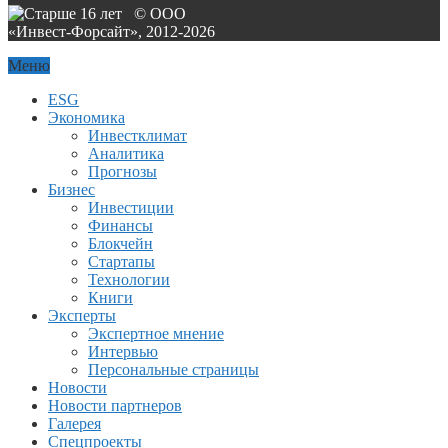
© ООО
«Инвест-Форсайт», 2012-
2026
Меню
ESG
Экономика
Инвестклимат
Аналитика
Прогнозы
Бизнес
Инвестиции
Финансы
Блокчейн
Стартапы
Технологии
Книги
Эксперты
Экспертное мнение
Интервью
Персональные страницы
Новости
Новости партнеров
Галерея
Спецпроекты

○ ○ ○ ○ ○ ○ ○

Copy out all the entries precisely. No images.

# Response area
© ООО
«Инвест-Форсайт», 2012-
2026
Меню
ESG
Экономика
Инвестклимат
Аналитика
Прогнозы
Бизнес
Инвестиции
Финансы
Блокчейн
Стартапы
Технологии
Книги
Эксперты
Экспертное мнение
Интервью
Персональные страницы
Новости
Новости партнеров
Галерея
Спецпроекты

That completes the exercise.